SOSYAL SORUMLULUK PROJELERİ

Sorular

 Soru

Sorular

İlkbahar… 

Aylin’in en sevdiği mevsimdi. “Doğa uyanıyor” diyerek, sevinçle bahçelerinin yeşilliğine kendini bırakırdı. Annesini çağırır, ona da her şeyi göstermek ve paylaşmak isterdi. 

Uzun süren kış geceleri ve kısalan gündüzlerden sonra, ışığın artması ona hep iyi gelirdi. Bahçesindeki çiçekler açmaya başlardı sırayla. En sevdiği meyveler bir bir olgunlaşırdı. Heyecanla toplamak isterdi her birini. 

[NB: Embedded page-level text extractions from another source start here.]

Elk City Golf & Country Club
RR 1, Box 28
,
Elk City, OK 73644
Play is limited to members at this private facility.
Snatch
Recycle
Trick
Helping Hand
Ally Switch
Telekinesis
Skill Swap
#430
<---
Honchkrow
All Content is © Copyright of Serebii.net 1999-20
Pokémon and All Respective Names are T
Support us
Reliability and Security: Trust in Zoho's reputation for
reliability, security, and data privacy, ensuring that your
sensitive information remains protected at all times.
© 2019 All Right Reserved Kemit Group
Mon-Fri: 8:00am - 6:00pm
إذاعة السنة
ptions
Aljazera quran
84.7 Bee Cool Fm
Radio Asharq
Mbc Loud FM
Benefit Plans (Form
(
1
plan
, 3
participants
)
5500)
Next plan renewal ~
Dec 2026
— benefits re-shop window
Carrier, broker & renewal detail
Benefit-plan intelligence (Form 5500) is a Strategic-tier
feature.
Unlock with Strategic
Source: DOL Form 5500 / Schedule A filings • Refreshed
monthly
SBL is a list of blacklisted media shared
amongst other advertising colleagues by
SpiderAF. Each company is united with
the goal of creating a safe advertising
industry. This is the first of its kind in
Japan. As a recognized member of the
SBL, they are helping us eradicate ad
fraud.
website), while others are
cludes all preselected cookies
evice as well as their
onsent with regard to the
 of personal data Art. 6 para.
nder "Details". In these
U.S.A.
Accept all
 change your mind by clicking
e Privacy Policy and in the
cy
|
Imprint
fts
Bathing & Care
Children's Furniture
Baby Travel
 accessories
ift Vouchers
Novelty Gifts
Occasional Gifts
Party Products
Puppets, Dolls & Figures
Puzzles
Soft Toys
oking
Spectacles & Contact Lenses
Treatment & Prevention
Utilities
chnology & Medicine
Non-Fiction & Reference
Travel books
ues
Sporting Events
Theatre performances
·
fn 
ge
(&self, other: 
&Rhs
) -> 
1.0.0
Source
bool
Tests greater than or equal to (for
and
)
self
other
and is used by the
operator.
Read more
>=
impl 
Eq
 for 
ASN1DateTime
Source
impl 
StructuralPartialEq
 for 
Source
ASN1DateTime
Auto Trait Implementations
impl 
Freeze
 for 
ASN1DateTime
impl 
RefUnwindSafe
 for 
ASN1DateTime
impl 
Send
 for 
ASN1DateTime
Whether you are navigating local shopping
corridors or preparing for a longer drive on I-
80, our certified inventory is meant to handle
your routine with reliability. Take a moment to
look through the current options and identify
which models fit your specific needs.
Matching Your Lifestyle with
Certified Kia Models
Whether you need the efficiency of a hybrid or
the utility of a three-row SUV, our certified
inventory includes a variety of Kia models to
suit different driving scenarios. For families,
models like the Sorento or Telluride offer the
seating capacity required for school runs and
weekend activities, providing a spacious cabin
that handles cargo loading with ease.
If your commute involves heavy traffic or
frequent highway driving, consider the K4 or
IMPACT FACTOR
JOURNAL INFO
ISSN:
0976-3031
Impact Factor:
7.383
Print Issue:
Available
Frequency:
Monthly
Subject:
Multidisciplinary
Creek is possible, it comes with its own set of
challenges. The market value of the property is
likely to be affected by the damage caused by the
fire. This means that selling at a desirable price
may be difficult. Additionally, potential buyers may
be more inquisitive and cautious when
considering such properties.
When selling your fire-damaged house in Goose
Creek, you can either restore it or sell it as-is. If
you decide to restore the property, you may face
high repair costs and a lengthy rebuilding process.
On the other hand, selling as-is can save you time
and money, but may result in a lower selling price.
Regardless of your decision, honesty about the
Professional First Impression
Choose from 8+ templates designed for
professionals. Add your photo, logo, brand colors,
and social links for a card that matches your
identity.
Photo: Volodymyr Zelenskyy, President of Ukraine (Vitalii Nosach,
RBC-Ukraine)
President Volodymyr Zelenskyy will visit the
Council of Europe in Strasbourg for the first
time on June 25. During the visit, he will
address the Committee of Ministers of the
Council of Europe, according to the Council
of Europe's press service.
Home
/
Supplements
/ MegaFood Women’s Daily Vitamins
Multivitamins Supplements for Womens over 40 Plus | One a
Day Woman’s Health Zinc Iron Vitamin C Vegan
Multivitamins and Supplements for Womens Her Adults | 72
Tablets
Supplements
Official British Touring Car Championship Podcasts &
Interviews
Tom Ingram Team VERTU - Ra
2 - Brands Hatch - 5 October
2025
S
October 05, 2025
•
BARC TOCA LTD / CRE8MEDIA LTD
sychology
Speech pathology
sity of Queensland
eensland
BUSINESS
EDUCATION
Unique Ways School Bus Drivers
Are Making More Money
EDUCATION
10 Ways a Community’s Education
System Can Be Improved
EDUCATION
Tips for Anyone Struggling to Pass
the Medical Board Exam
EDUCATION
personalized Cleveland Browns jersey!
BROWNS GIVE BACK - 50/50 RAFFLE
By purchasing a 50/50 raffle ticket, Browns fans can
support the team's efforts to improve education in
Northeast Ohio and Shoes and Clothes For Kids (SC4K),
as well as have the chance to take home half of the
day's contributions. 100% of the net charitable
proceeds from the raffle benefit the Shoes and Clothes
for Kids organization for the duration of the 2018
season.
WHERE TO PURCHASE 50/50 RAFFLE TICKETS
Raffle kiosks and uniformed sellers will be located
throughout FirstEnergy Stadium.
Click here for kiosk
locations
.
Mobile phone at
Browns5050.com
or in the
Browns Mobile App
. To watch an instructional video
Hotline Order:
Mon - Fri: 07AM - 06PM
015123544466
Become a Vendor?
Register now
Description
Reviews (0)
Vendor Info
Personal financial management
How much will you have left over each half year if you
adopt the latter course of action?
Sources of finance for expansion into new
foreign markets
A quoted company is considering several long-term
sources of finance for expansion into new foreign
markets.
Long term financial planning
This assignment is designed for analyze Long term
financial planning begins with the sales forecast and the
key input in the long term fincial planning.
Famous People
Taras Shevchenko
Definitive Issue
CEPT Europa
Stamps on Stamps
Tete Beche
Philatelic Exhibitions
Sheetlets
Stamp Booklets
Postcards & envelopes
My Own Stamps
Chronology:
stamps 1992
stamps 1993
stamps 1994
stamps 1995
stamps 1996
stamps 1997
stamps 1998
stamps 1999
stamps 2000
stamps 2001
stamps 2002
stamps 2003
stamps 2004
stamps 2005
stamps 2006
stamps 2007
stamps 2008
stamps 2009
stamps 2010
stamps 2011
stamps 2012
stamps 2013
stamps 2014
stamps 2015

Karadutlar olmaya başlamıştı, bazıları pembe, bazıları kırmızı, bazıları ise yemeye hazırdı. Ağaçtan koparır koparmaz, ağzına atıp yemeye bayılırdı. Bundan daha güzel bir an yoktu onun için. Kalanları da toplayıp, komşu çocuklara dağıtırdı. Ama esas derdi, çocukları da ağaçtan toplayıp yeme zevkine vardırmaktı. O yüzden, “Hadi gelin, kendiniz de toplayın…” derdi her seferinde. Toplamaya gelenlere, hemen en sevdiği soruyu yöneltirdi? 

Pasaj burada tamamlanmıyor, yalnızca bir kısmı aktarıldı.